In a relational database, entities are stored in tables and the relationship between entities is realized by joining tables with common keys. When representing many relationships, this representation can get complex and rigid. Graphs are simpler, they consist of nodes (math.: vertices), which have properties and labels. Nodes are connected by relationships (math.: edges), which have a type, usually a direction, and can also have properties. Edges represent an abstraction that is not directly implemented in a relational database. Consequently, a graph database has no rigid table structures and is highly performant when querying complex relationships (Liermann and Tieben 2021). However, no uniform language like SQL (Structured Query Language) for relational databases exists to query data from a graph database. A popular language is Cypher, which is used by the Neo4j graph database. Typical providers and query languages are summarized in Table 1.
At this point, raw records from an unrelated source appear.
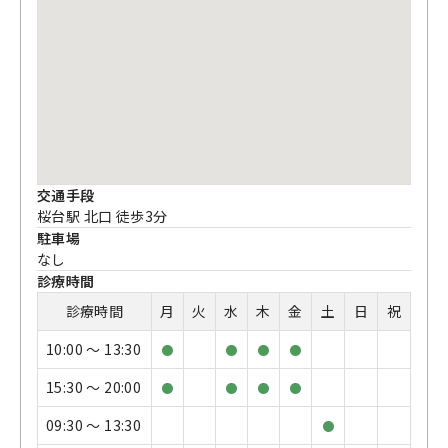
交通手段
桜台駅 北口 徒歩3分
駐車場
なし
診療時間
診療時間
月
火
水
木
金
土
日
祝
10:00 〜 13:30
●
●
●
●
15:30 〜 20:00
●
●
●
●
09:30 〜 13:30
●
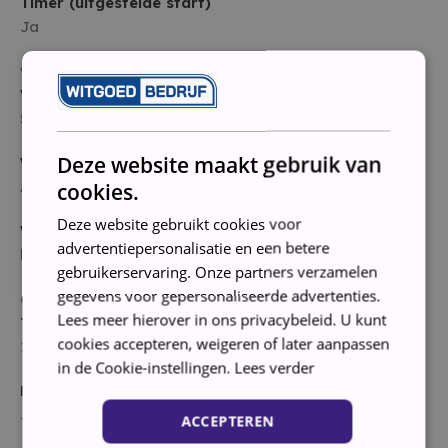
Timer (uitgestelde start)
Ja
wassen
Vulgewicht
5 kg
Deze website maakt gebruik van
Wasresultaat
A
cookies.
Deze website gebruikt cookies voor
Wasprogramma’s
advertentiepersonalisatie en een betere
handwas/wol, kort/snel
gebruikerservaring. Onze partners verzamelen
gegevens voor gepersonaliseerde advertenties.
drogen
Lees meer hierover in ons privacybeleid. U kunt
Toerental
cookies accepteren, weigeren of later aanpassen
1600 RPM
in de Cookie-instellingen.
Lees verder
Balanssysteem
Ja
ACCEPTEREN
Table 1 List of graph database technology providers (© ifb SE)

1.1 Mathematical Background

In the eighteenth century, Leonhard Euler introduced the basic idea of graph theory by solving the famous “Königsberg bridges problem”, which subsequently led to the concept of an Eulerian graph (Wilson 2013). The city of Königsberg is separated by the River Pregel. The two islands were connected to each other and to the two mainland portions of the city by seven bridges. Euler proved that there is no path through all parts of the city that would cross each of those bridges once. This is a classic example of an optimization problem in graph theory. Another one is the “travelling salesman problem”, i.e., to complete a circuit of the shortest length in a graph. The first textbook in this field was written by Dénes König in 1936 (König 1936).Footnote 1

In graph theory, a simple graph \(G=\left(N,E\right)\) is an ordered pair \(N\) and \(E\).\(N\) is a set of nodes (math.: vertices) and \(E\) is a set of edges. An edge \((n,{n}^{^{\prime}})\) joins the nodes \(n\) and \({n}^{^{\prime}}\). The nodes \(n\) and \({n}^{^{\prime}}\) are end vertices of this edge and are adjacent to one another.

The most popular graph model variant is the property graph, which is a directedFootnote 2 labeled multigraph where the edges are directed, nodes and edges are labeled and can have properties, and there can be multiple edges between any two nodes. Properties are key/value pairs that represent metadata for nodes and edges (Fletcher et al. 2018). Figure 1 in Sect. 2.1 shows a data model and an explicit database example.

Fig. 1
figure 1

(© ifb SE)

Graph database model and example database

A single-labeled directed multigraph can be described as a tuple \(G=(N,E,L,\delta ,{\lambda }_{N}{,\lambda }_{E})\), where \(N\) is a finite set of nodes, \(E\) is a finite set of edges, and \(L\) is a finite set of labels. The edge function \(\delta:E\to {N}^{2}\) associates edges with pairs of nodes, \({\lambda }_{N}:N\to L\) is the node labeling function and \({\lambda }_{E}:E\to L\) is the edge labeling function. An edge \((x,y)\in E\left(G\right)\) is represented as a triple \((v,w,{v}^{^{\prime}})\), where \(v={\lambda }_{N}(n)\), \(w={\lambda }_{E}(e)\), and \({v}^{^{\prime}}={\lambda }_{N}({n}^{^{\prime}})\) (Fletcher et al. 2018). A path \(\rho\) in a graph \(G\) is defined as a sequence of edges \(\left({v}_{0},{w}_{0},{v}_{1}\right),\left({v}_{1},{w}_{1},{v}_{2}\right), \dots , \left({v}_{m-1},{w}_{m-1},{v}_{m}\right)\), where \({v}_{0}\) is the start node and \({v}_{m}\) is the end note of the path. The label of \(\rho\) is the sequence of labels \({w}_{1},{w}_{2},\dots ,{w}_{m-1}\).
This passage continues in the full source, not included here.